The opinion of the court was delivered by: Dennis L. Beck United States Magistrate Judge


Screening Order

I. Screening Requirement

Plaintiff Johnny Earl Evans ("Plaintiff") is a state prisoner proceeding pro se and in forma pauperis in this civil rights action pursuant to 42 U.S.C. § 1983. Plaintiff filed this action on December 13, 2007.

The Court is required to screen complaints brought by prisoners seeking relief against a governmental entity or officer or employee of a governmental entity. 28 U.S.C. § 1915A(a). The Court must dismiss a complaint or portion thereof if the prisoner has raised claims that are legally "frivolous or malicious," that fail to state a claim upon which relief may be granted, or that seek monetary relief from a defendant who is immune from such relief. 28 U.S.C. § 1915A(b)(1),(2). "Notwithstanding any filing fee, or any portion thereof, that may have been paid, the court shall dismiss the case at any time if the court determines that . . . the action or appeal . . . fails to state a claim upon which relief may be granted." 28 U.S.C. § 1915(e)(2)(B)(ii).

"Rule 8(a)'s simplified pleading standard applies to all civil actions, with limited exceptions," none of which applies to section 1983 actions. Swierkiewicz v. Sorema N. A., 534 U.S. 506, 512 (2002); Fed. R. Civ. P. 8(a). Pursuant to Rule 8(a), a complaint must contain "a short and plain statement of the claim showing that the pleader is entitled to relief . . . ." Fed. R. Civ. P. 8(a). "Such a statement must simply give the defendant fair notice of what the plaintiff's claim is and the grounds upon which it rests." Swierkiewicz, 534 U.S. at 512. However, "the liberal pleading standard . . . applies only to a plaintiff's factual allegations." Neitze v. Williams, 490 U.S. 319, 330 n.9 (1989). "[A] liberal interpretation of a civil rights complaint may not supply essential elements of the claim that were not initially pled." Bruns v. Nat'l Credit Union Admin., 122 F.3d 1251, 1257 (9th Cir. 1997) (quoting Ivey v. Bd. of Regents, 673 F.2d 266, 268 (9th Cir. 1982)).

II. Plaintiff's Eighth Amendment Medical Care Claims

Plaintiff is currently housed at the California State Prison Corcoran. The events giving rise to the claims at issue in this action allegedly occurred at Kern Valley State Prison in Delano. Plaintiff alleges a violation of his Constitution rights stemming from prison officials' failure to provide him with proper and/or adequate medical treatment.

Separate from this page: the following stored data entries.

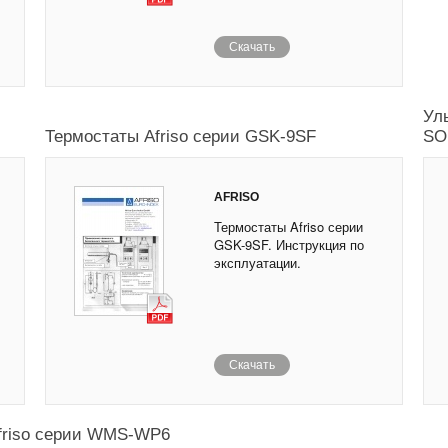
Скачать
Ул
Термостаты Afriso серии GSK-9SF
SO
AFRISO
Термостаты Afriso серии
GSK-9SF. Инструкция по
эксплуатации.
Скачать
Afriso серии WMS-WP6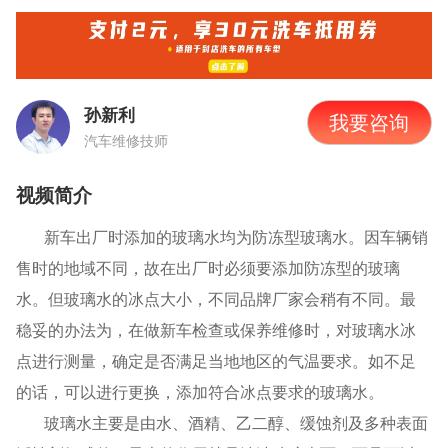
孙新利
我要咨询
汽车维修技师
视频简介
新车出厂时添加的玻璃水均为防冻型玻璃水。因车辆销
售时的地域不同，故在出厂时必须要添加防冻型的玻璃
水。但玻璃水的冰点大小，不同品牌厂家会稍有不同。最
稳妥的办法为，在做新车检查或保养维修时，对玻璃水冰
点进行测量，确定是否满足当地地区的气温要求。如不足
的话，可以进行更换，添加符合冰点要求的玻璃水。
玻璃水主要是由水、酒精、乙二醇、缓蚀剂及多种表面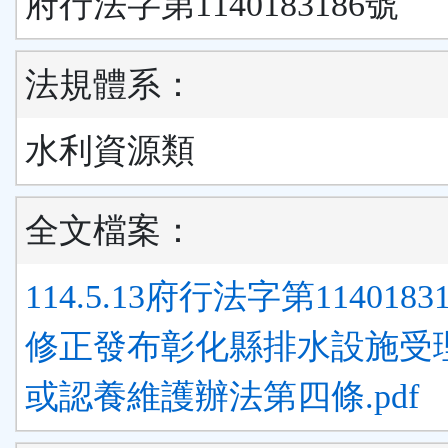
府行法字第1140183186號
法規體系：
水利資源類
全文檔案：
114.5.13府行法字第1140183
修正發布彰化縣排水設施受
或認養維護辦法第四條.pdf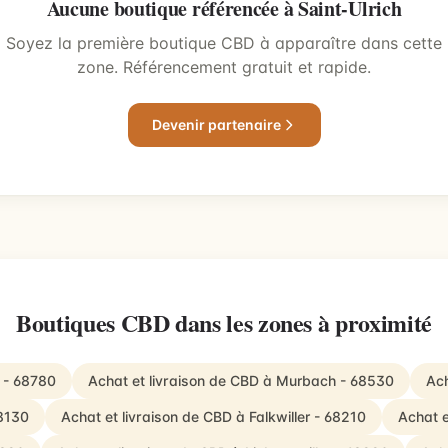
Aucune boutique référencée à Saint-Ulrich
Soyez la première boutique CBD à apparaître dans cette
zone. Référencement gratuit et rapide.
Devenir partenaire
Boutiques CBD dans les zones à proximité
g - 68780
Achat et livraison de CBD à Murbach - 68530
Ach
68130
Achat et livraison de CBD à Falkwiller - 68210
Achat e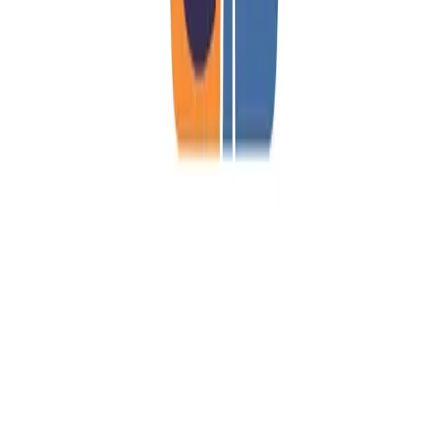
Agrigento — Valle dei Templi & Scala dei Turchi e
shopping a Sicilia Outlet Village
Sicilia classica e costa iconica: templi dorici e falesie
bianche. Si cammina tra templi dorici e, per chi desidera, si
visita il museo o il Giardino della Kolymbethra. Poi si
raggiunge Realmonte per ammirare la candida Scala dei
Turchi che scende al mare. Nel weekend si completa
l’esperienza con lo shopping al Village.
Scopri l’itinerario
Convenzioni
-
Mama B&B
-
Scopri lo sconto
-
Ristorante Sapori Perduti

Plaintiff alleges that he injured his right Achilles tendon on February 3, 2006 while playing handball. Plaintiff was seen by Defendant Patel, who examined him and recommended that plaintiff be urgently seen by an orthopedic specialist. Defendant Patel informed plaintiff that the recommendation would need to be approved by the Medical Board Panel, headed by the Chief Medical Officer. Plaintiff states that the Medical Board approved the recommendation in May 2006, three and a half months later. Plaintiff states that he was examined by defendant Smith, who informed plaintiff that he had a partially ruptured tendon that healed with scar tissue, and that surgical repair at that late stage was not advisable. Plaintiff alleges that he continued to be in pain, and that he was seen again by defendant Patel on October 26, 2006. Plaintiff states that defendant Patel recommended that he be urgently re-evaluated by defendant Smith. Plaintiff alleges that when defendant Zamora reviewed plaintiff's 602 grievance, s/he altered plaintiff's medical status from "urgent" to "routine".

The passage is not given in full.